# PROBLEM DETAILS
Please reproduce the listing word for word. Pictures stay out.

# INPUT FOR THIS TASK

______________________________

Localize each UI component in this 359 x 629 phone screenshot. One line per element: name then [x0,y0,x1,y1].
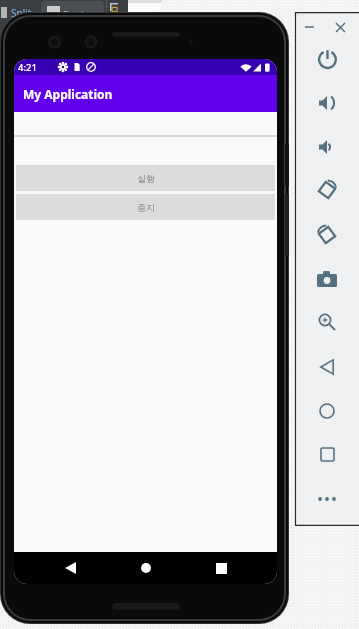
staticText: Split [11,6,32,20]
button[interactable]: Close [331,15,350,39]
button[interactable]: Back [305,355,349,379]
button[interactable]: Home [133,555,159,581]
button[interactable]: 중지 [16,194,275,220]
button[interactable]: Rotate right [305,223,349,247]
button[interactable]: Take screenshot [305,267,349,291]
button[interactable]: Volume down [305,135,349,159]
button[interactable]: Rotate left [305,178,349,202]
staticText: My Application [23,86,113,102]
staticText: 실행 [137,173,155,184]
button[interactable]: Back [57,555,83,581]
staticText: Design [63,8,96,19]
staticText: 중지 [137,202,155,213]
button[interactable]: Recent apps [208,555,234,581]
button[interactable]: Zoom [305,310,349,334]
button[interactable]: More [305,487,349,511]
button[interactable]: Power [305,47,349,71]
button[interactable]: Volume up [305,91,349,115]
button[interactable]: 실행 [16,165,275,191]
button[interactable]: Design [41,1,104,19]
button[interactable]: Minimize [300,15,319,39]
button[interactable]: Home [305,399,349,423]
button[interactable]: Overview [305,442,349,466]
staticText: 4:21 [18,61,37,74]
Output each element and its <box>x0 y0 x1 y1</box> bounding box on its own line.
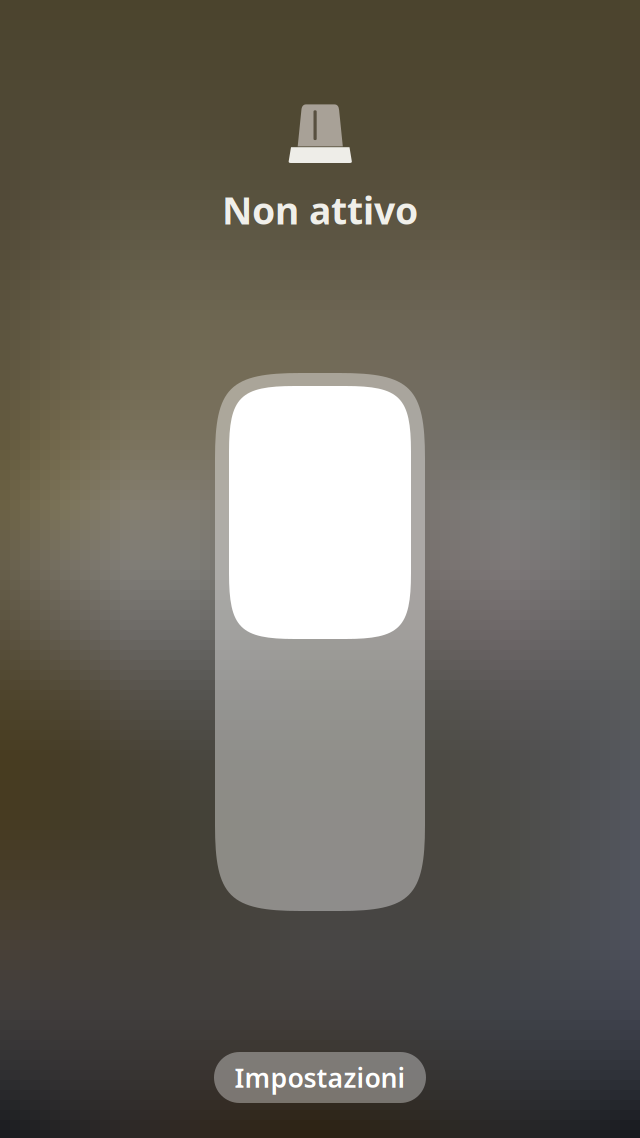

______________________________

# ANSWER TO THE PROBLEM
Localize each UI component in this 359 x 629 phone screenshot. One line per element: name then [x0,y0,x1,y1].
staticText: Split [11,6,32,20]
button[interactable]: Close [331,15,350,39]
button[interactable]: Back [305,355,349,379]
button[interactable]: Home [133,555,159,581]
button[interactable]: 중지 [16,194,275,220]
button[interactable]: Rotate right [305,223,349,247]
button[interactable]: Take screenshot [305,267,349,291]
button[interactable]: Volume down [305,135,349,159]
button[interactable]: Rotate left [305,178,349,202]
staticText: My Application [23,86,113,102]
staticText: 실행 [137,173,155,184]
button[interactable]: Back [57,555,83,581]
staticText: Design [63,8,96,19]
staticText: 중지 [137,202,155,213]
button[interactable]: Recent apps [208,555,234,581]
button[interactable]: Zoom [305,310,349,334]
button[interactable]: More [305,487,349,511]
button[interactable]: Power [305,47,349,71]
button[interactable]: Volume up [305,91,349,115]
button[interactable]: 실행 [16,165,275,191]
button[interactable]: Design [41,1,104,19]
button[interactable]: Minimize [300,15,319,39]
button[interactable]: Home [305,399,349,423]
button[interactable]: Overview [305,442,349,466]
staticText: 4:21 [18,61,37,74]
Output each element and its <box>x0 y0 x1 y1</box> bounding box on its own line.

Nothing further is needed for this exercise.